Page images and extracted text

****

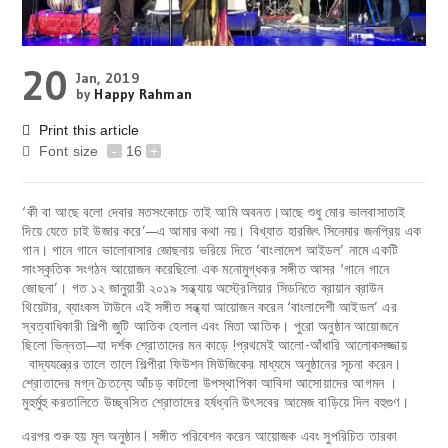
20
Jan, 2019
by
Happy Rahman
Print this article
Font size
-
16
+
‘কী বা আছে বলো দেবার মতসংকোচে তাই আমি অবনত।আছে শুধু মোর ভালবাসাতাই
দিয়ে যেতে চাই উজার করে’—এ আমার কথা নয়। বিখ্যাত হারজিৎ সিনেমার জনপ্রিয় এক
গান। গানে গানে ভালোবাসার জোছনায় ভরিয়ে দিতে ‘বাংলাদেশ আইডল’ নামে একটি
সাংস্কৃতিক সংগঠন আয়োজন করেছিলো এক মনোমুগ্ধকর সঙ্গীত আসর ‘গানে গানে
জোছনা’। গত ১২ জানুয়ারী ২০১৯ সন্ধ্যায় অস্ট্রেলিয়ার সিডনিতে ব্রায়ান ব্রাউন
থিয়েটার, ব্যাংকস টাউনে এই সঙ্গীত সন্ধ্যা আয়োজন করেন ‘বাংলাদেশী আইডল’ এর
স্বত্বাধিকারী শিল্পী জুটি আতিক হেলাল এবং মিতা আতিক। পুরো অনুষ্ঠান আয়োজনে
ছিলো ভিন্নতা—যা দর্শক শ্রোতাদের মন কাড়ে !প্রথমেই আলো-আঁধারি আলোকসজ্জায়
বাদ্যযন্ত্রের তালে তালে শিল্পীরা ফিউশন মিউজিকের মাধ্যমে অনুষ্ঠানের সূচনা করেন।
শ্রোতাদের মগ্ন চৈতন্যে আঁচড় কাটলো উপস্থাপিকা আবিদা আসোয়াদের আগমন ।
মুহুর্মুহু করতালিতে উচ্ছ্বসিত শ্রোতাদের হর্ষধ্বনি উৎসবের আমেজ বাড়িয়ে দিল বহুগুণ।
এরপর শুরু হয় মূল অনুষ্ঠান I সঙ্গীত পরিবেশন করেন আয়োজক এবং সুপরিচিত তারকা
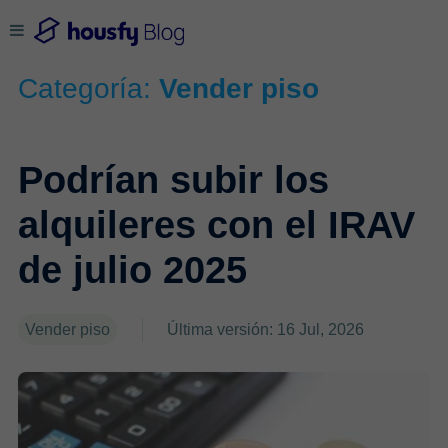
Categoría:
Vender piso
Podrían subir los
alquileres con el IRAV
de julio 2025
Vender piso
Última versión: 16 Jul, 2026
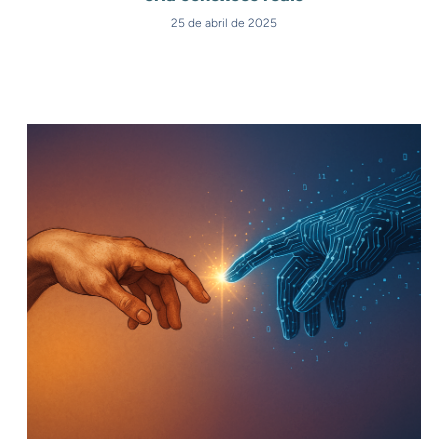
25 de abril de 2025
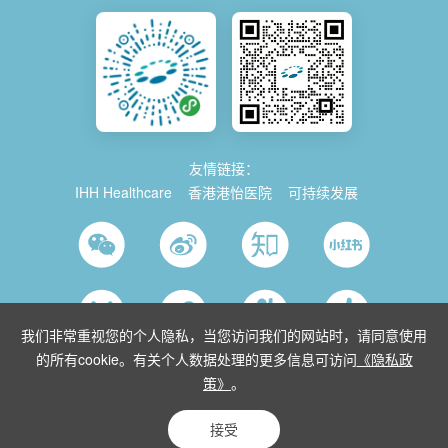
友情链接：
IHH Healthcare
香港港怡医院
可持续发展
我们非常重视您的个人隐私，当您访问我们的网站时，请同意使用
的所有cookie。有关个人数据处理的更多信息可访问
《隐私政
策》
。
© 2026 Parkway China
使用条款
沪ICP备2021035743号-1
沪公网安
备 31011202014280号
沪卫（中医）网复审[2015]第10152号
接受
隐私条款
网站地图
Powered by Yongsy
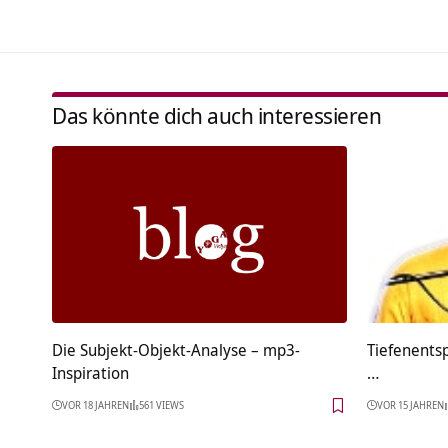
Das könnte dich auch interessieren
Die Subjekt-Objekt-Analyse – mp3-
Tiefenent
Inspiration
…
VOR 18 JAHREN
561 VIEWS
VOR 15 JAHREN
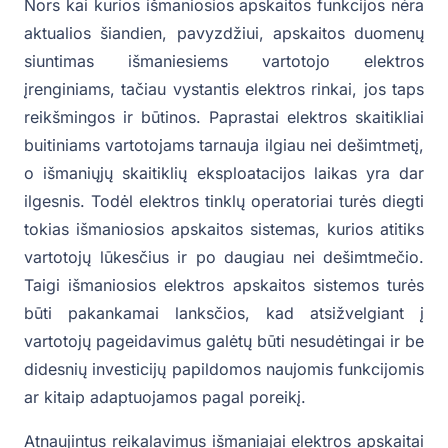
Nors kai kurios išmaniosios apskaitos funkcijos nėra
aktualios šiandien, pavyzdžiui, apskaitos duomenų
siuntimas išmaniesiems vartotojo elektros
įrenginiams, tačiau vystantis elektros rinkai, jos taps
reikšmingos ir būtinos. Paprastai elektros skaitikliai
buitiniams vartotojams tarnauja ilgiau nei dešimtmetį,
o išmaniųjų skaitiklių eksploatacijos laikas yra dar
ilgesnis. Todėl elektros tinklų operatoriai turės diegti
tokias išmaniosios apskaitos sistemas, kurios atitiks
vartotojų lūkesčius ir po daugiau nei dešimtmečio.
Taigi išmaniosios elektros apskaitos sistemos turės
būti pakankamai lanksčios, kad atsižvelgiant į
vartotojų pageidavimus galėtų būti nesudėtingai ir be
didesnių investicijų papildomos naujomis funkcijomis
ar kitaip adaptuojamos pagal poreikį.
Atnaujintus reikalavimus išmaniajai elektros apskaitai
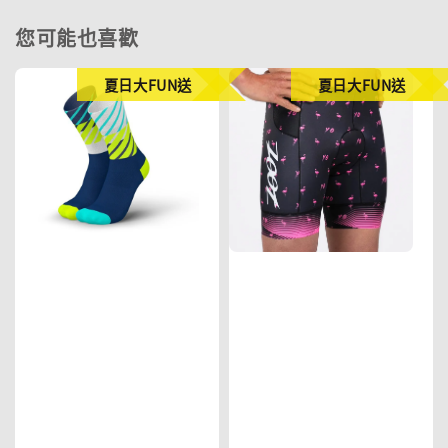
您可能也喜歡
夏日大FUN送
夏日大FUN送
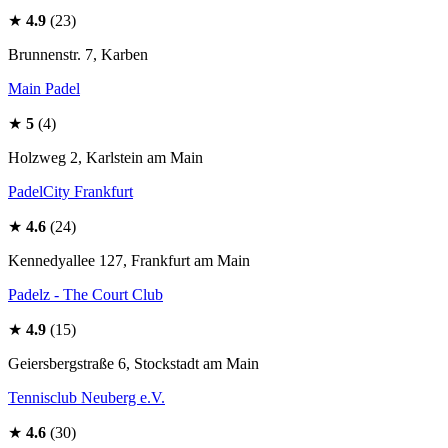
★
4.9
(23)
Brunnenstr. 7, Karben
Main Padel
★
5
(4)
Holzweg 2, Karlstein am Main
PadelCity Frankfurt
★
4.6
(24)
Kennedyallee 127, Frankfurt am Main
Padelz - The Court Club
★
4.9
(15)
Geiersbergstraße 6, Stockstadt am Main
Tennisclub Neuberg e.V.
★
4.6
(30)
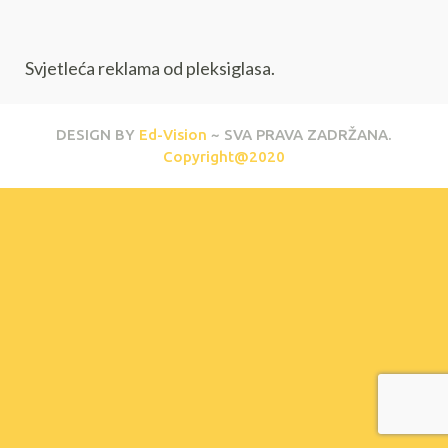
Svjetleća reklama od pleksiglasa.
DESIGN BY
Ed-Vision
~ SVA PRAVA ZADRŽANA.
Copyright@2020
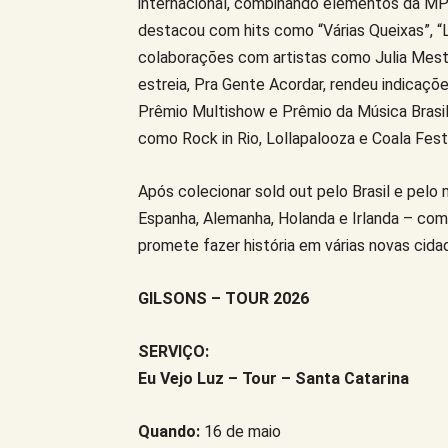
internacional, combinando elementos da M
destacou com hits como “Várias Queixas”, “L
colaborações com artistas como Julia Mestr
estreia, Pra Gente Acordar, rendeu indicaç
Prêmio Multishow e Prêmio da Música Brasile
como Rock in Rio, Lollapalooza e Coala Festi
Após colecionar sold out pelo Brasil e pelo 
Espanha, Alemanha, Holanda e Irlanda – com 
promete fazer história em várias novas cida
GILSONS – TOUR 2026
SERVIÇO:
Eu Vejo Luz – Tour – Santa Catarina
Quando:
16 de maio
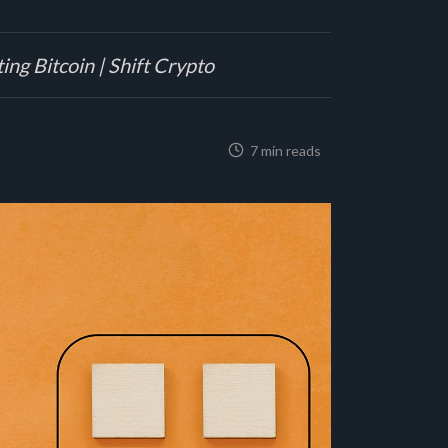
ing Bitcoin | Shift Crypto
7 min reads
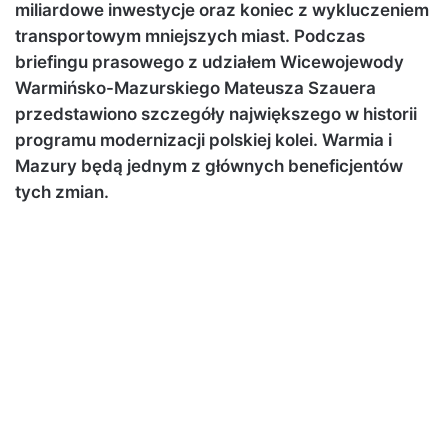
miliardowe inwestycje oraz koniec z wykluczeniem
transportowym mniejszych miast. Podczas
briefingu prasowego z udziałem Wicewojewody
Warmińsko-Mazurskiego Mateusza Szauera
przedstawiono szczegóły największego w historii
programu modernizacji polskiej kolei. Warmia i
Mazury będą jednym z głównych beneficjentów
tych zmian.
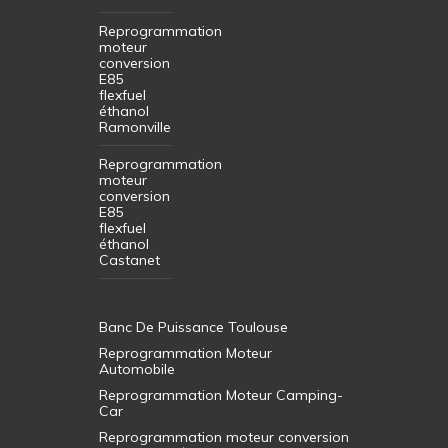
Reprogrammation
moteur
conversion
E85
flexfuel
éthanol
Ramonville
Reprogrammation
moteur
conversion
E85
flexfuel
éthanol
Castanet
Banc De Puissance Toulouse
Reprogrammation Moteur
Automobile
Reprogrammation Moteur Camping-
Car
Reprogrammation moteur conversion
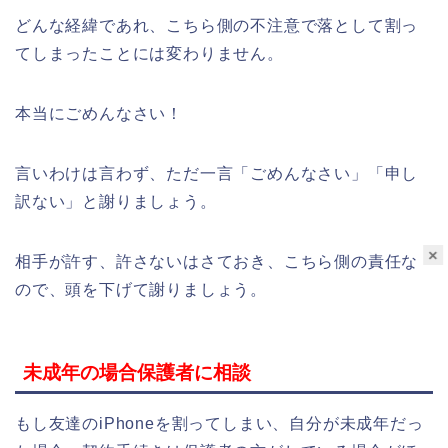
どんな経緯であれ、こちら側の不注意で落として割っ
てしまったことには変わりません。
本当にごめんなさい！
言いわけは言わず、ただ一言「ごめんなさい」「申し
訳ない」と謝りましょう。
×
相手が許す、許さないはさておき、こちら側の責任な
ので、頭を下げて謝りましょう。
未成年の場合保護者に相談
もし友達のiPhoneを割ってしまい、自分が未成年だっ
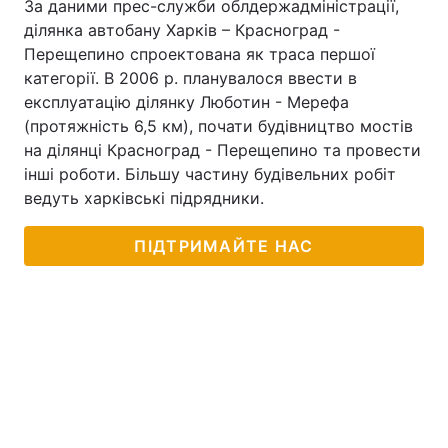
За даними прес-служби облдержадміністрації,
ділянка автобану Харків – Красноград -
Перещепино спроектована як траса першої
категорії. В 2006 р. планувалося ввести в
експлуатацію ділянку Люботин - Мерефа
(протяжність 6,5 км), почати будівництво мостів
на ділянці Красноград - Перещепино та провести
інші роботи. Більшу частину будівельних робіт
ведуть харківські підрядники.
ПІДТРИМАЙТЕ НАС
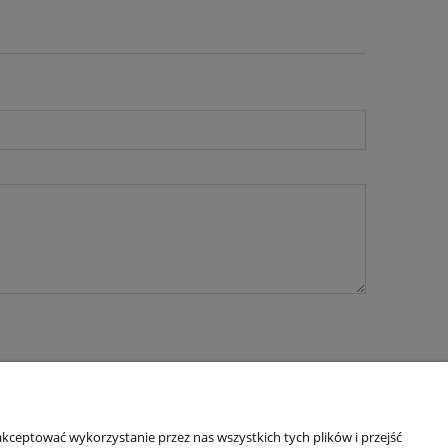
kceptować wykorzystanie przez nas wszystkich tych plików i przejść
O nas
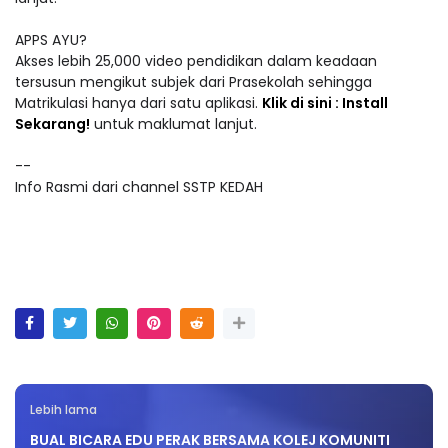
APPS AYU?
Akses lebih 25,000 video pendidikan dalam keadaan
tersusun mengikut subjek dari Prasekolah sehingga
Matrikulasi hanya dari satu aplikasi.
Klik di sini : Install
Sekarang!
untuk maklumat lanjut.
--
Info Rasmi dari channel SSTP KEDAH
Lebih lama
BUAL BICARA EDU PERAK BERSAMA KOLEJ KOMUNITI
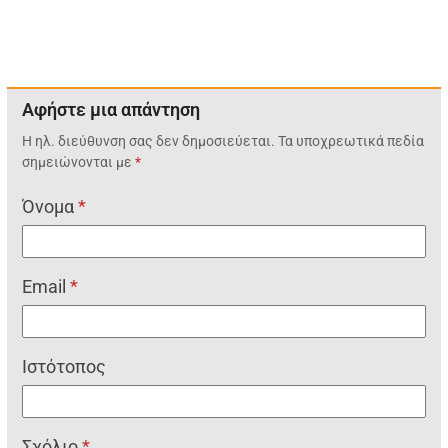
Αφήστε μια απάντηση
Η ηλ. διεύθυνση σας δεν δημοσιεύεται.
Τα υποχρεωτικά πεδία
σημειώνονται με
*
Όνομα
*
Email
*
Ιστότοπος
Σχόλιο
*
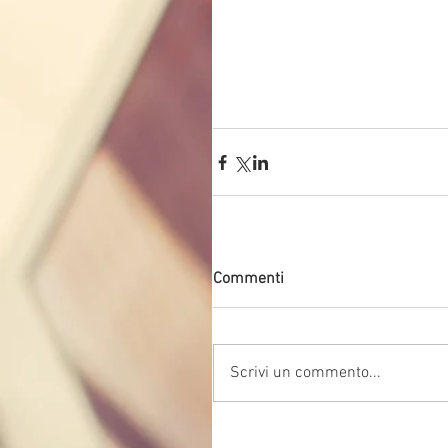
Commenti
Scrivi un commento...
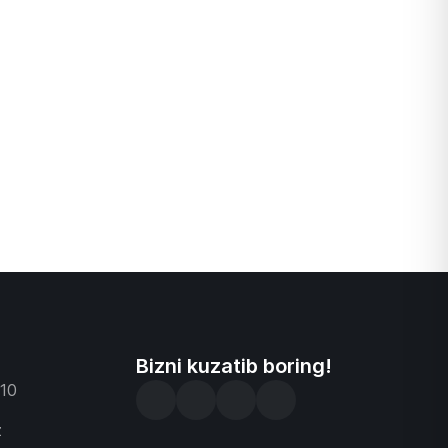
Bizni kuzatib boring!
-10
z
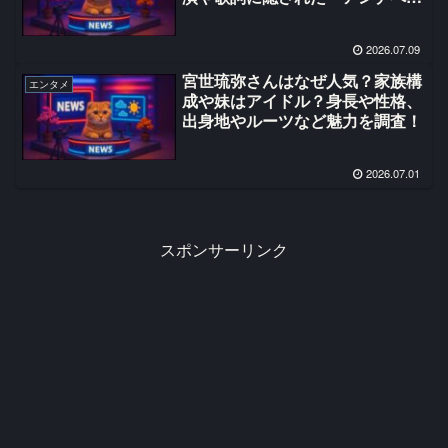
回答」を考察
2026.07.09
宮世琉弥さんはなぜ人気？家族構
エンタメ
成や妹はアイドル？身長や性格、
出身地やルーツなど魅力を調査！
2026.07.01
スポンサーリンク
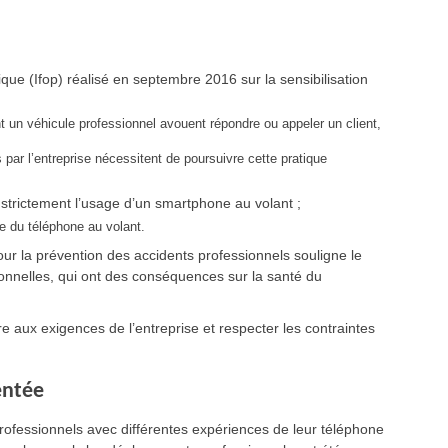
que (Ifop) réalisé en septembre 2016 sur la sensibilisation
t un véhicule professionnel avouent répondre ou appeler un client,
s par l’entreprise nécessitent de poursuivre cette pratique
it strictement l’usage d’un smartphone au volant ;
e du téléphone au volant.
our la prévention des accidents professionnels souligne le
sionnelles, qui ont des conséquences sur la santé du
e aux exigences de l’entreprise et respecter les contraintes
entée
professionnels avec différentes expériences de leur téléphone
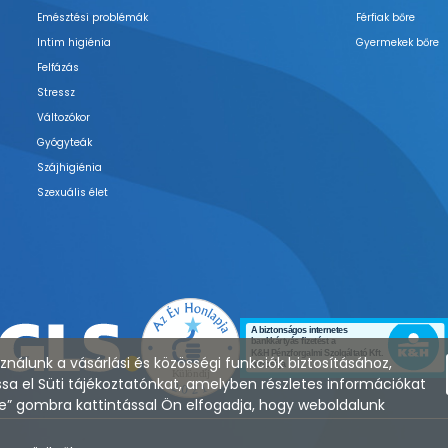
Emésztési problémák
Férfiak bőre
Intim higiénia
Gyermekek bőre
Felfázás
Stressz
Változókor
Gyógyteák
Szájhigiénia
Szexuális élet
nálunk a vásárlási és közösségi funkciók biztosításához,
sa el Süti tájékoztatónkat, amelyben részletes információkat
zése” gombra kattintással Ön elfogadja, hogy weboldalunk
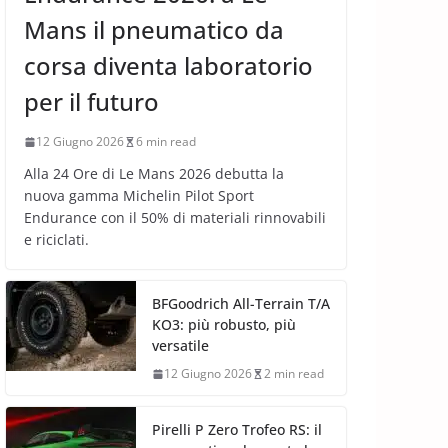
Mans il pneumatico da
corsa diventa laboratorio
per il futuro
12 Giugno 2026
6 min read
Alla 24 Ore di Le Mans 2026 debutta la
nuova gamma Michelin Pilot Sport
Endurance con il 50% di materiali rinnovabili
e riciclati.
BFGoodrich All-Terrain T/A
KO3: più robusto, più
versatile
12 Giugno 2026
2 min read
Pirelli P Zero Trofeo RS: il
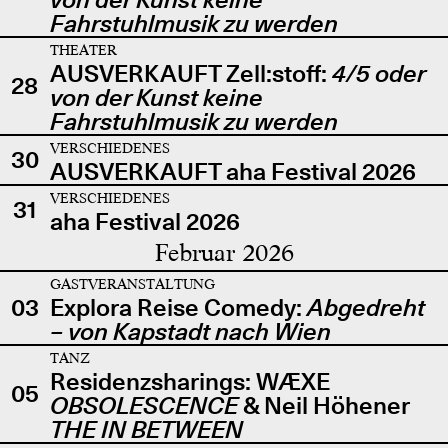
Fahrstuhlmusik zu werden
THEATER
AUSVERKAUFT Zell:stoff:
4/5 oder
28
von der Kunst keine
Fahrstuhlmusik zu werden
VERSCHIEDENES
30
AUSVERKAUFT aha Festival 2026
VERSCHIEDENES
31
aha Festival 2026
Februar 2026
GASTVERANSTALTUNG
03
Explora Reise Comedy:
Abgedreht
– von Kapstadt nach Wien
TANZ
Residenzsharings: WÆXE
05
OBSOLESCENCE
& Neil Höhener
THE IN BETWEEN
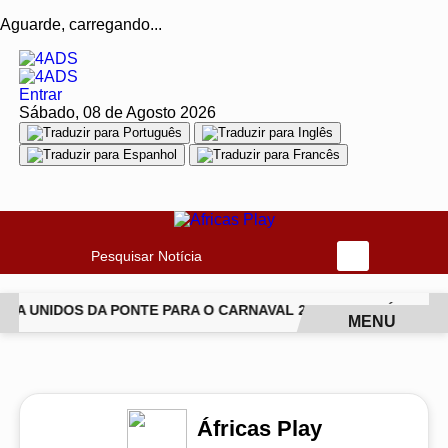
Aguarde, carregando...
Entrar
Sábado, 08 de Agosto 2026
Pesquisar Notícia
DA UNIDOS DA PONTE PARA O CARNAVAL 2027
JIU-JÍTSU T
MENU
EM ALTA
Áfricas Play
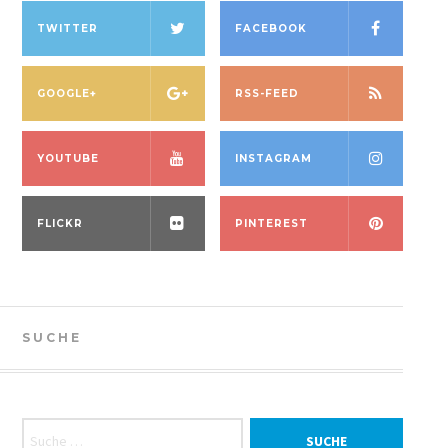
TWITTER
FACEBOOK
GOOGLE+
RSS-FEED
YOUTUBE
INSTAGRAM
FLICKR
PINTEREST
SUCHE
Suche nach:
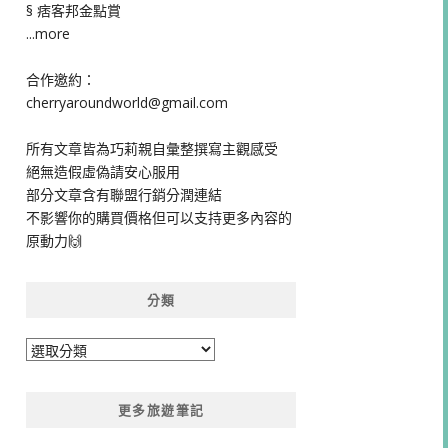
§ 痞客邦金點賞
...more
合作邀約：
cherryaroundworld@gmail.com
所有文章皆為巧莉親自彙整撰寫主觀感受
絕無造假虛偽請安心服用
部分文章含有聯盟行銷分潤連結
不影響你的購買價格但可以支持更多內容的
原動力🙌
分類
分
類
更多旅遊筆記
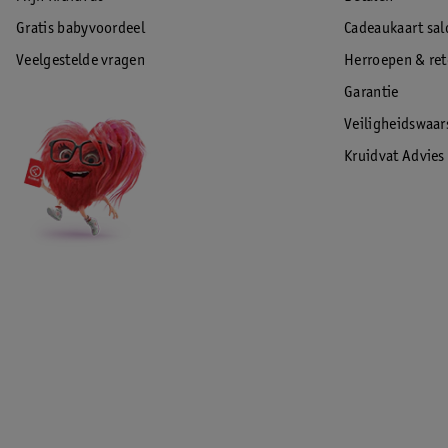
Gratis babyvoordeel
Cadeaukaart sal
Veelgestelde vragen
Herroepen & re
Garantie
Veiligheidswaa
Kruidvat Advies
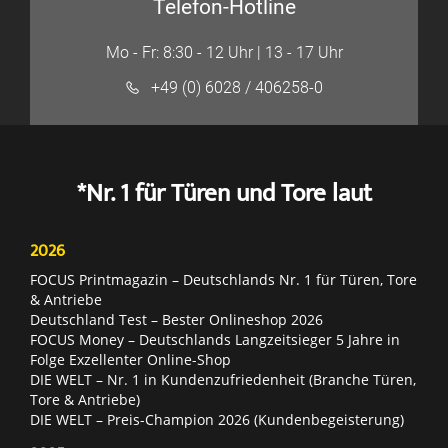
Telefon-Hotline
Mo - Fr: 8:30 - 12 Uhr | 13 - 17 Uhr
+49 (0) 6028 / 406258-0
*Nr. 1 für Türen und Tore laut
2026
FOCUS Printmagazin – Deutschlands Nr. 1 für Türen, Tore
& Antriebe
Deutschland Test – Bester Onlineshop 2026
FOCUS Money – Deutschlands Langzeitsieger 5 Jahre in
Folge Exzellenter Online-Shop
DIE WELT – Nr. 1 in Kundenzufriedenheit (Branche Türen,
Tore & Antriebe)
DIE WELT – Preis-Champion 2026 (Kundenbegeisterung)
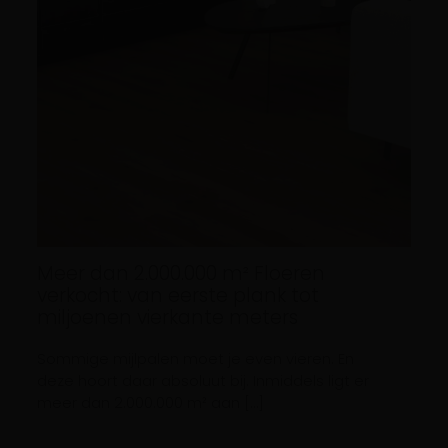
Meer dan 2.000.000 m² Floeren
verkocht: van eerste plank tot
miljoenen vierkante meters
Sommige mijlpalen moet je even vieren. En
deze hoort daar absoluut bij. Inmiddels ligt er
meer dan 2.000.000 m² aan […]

****

What is expected:
Quote verbatim every line starting at the line that contains "GASTVERANSTALTUNG" and ending with the last line of the records; omit all pictures.

Solution to this task:
GASTVERANSTALTUNG
03
Explora Reise Comedy:
Abgedreht
– von Kapstadt nach Wien
TANZ
Residenzsharings: WÆXE
05
OBSOLESCENCE
& Neil Höhener
THE IN BETWEEN
Aguarde, carregando...
Entrar
Sábado, 08 de Agosto 2026
Pesquisar Notícia
DA UNIDOS DA PONTE PARA O CARNAVAL 2027
JIU-JÍTSU T
MENU
EM ALTA
Áfricas Play
TWITTER
FACEBOOK
GOOGLE+
RSS-FEED
YOUTUBE
INSTAGRAM
FLICKR
PINTEREST
SUCHE
Suche nach:
§ 痞客邦金點賞
...more
合作邀約：
cherryaroundworld@gmail.com
所有文章皆為巧莉親自彙整撰寫主觀感受
絕無造假虛偽請安心服用
部分文章含有聯盟行銷分潤連結
不影響你的購買價格但可以支持更多內容的
原動力🙌
分類
分
類
更多旅遊筆記
Gratis babyvoordeel
Cadeaukaart sal
Veelgestelde vragen
Herroepen & re
Garantie
Veiligheidswaa
Kruidvat Advies
Telefon-Hotline
Mo - Fr: 8:30 - 12 Uhr | 13 - 17 Uhr
+49 (0) 6028 / 406258-0
*Nr. 1 für Türen und Tore laut
2026
FOCUS Printmagazin – Deutschlands Nr. 1 für Türen, Tore
& Antriebe
Deutschland Test – Bester Onlineshop 2026
FOCUS Money – Deutschlands Langzeitsieger 5 Jahre in
Folge Exzellenter Online-Shop
DIE WELT – Nr. 1 in Kundenzufriedenheit (Branche Türen,
Tore & Antriebe)
DIE WELT – Preis-Champion 2026 (Kundenbegeisterung)
Meer dan 2.000.000 m² Floeren
verkocht: van eerste plank tot
miljoenen vierkante meters
Sommige mijlpalen moet je even vieren. En
deze hoort daar absoluut bij. Inmiddels ligt er
meer dan 2.000.000 m² aan […]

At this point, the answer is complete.